**Assigned task**
Once the pictures are set aside, copy the records below exactly as they stand.

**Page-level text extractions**
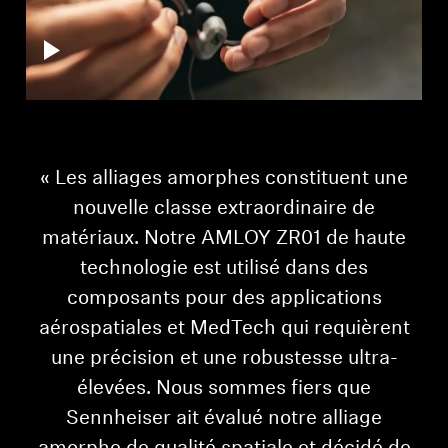
« Les alliages amorphes constituent une
nouvelle classe extraordinaire de
matériaux. Notre AMLOY ZR01 de haute
technologie est utilisé dans des
composants pour des applications
aérospatiales et MedTech qui requièrent
une précision et une robustesse ultra-
élevées. Nous sommes fiers que
Sennheiser ait évalué notre alliage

**Solution for this problem**
« Les alliages amorphes constituent une
nouvelle classe extraordinaire de
matériaux. Notre AMLOY ZR01 de haute
technologie est utilisé dans des
composants pour des applications
aérospatiales et MedTech qui requièrent
une précision et une robustesse ultra-
élevées. Nous sommes fiers que
Sennheiser ait évalué notre alliage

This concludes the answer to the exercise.